For this task, output every entry below exactly and omit the pictures.

****************

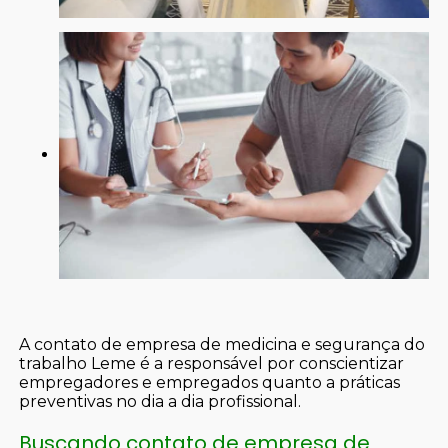
A contato de empresa de medicina e segurança do
trabalho Leme é a responsável por conscientizar
empregadores e empregados quanto a práticas
preventivas no dia a dia profissional.
Buscando contato de empresa de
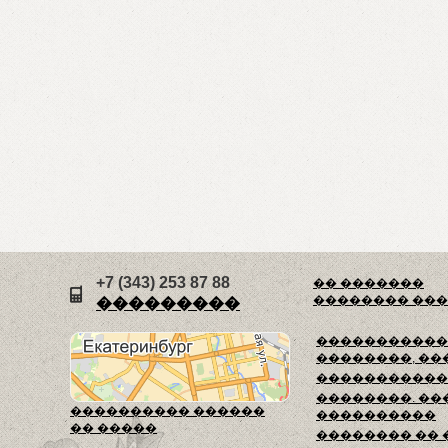
+7 (343) 253 87 88
�� �������
�������� ��
���������
������������
��������, ��
�����������
��������. ��
���������� ������
����������
�� �����
�������� ��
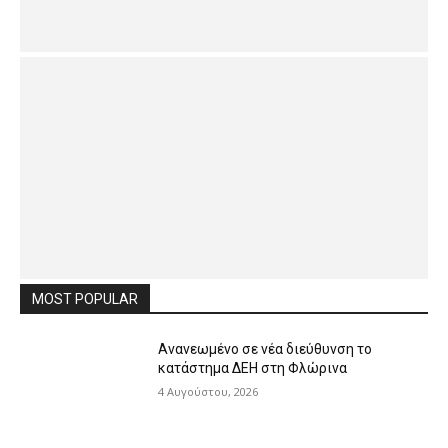
MOST POPULAR
Ανανεωμένο σε νέα διεύθυνση το
κατάστημα ΔΕΗ στη Φλώρινα
4 Αυγούστου, 2026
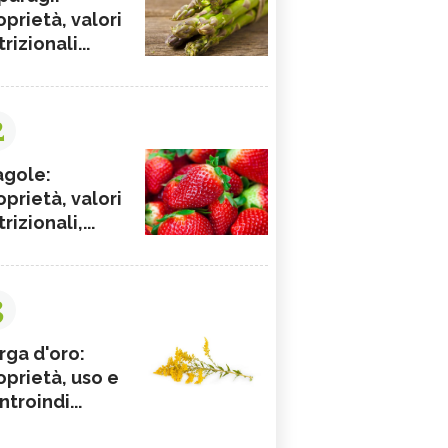
oprietà, valori
rizionali...
2
agole:
oprietà, valori
rizionali,...
3
rga d'oro:
oprietà, uso e
ntroindi...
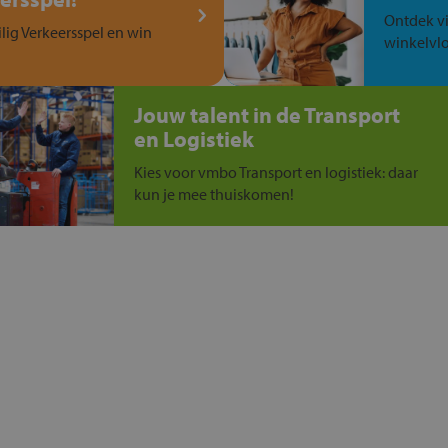
Ontdek vi
ilig Verkeersspel en win
winkelvlo
Jouw talent in de Transport
en Logistiek
Kies voor vmbo Transport en logistiek: daar
kun je mee thuiskomen!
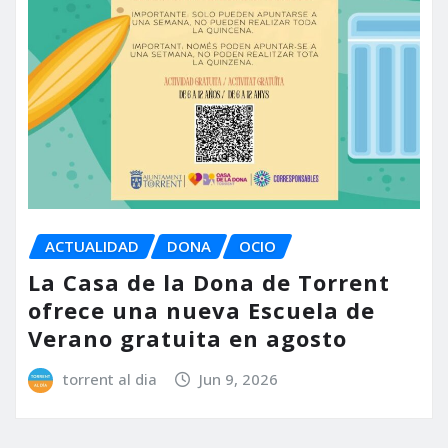
ACTUALIDAD
DONA
OCIO
La Casa de la Dona de Torrent
ofrece una nueva Escuela de
Verano gratuita en agosto
torrent al dia
Jun 9, 2026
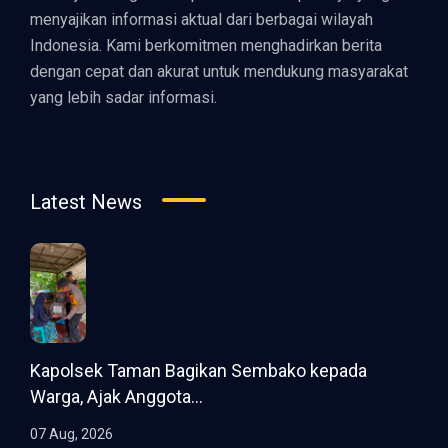
menyajikan informasi aktual dari berbagai wilayah
Indonesia. Kami berkomitmen menghadirkan berita
dengan cepat dan akurat untuk mendukung masyarakat
yang lebih sadar informasi.
Latest News
Kapolsek Taman Bagikan Sembako kepada
Warga, Ajak Anggota...
07 Aug, 2026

****************

### Written answer
A contato de empresa de medicina e segurança do
trabalho Leme é a responsável por conscientizar
empregadores e empregados quanto a práticas
preventivas no dia a dia profissional.
Buscando contato de empresa de
+7 (343) 253 87 88
�� �������
�������� ��
���������
������������
��������, ��
�����������
��������. ��
���������� ������
����������
�� �����
�������� ��
MOST POPULAR
Ανανεωμένο σε νέα διεύθυνση το
κατάστημα ΔΕΗ στη Φλώρινα
4 Αυγούστου, 2026
oprietà, valori
rizionali...
2
agole:
oprietà, valori
rizionali,...
3
rga d'oro:
oprietà, uso e
ntroindi...
Ontdek vi
ilig Verkeersspel en win
winkelvlo
Jouw talent in de Transport
en Logistiek
Kies voor vmbo Transport en logistiek: daar
kun je mee thuiskomen!
ACTUALIDAD
DONA
OCIO
La Casa de la Dona de Torrent
ofrece una nueva Escuela de
Verano gratuita en agosto
torrent al dia
Jun 9, 2026
menyajikan informasi aktual dari berbagai wilayah
Indonesia. Kami berkomitmen menghadirkan berita
dengan cepat dan akurat untuk mendukung masyarakat
yang lebih sadar informasi.
Latest News
Kapolsek Taman Bagikan Sembako kepada
Warga, Ajak Anggota...
07 Aug, 2026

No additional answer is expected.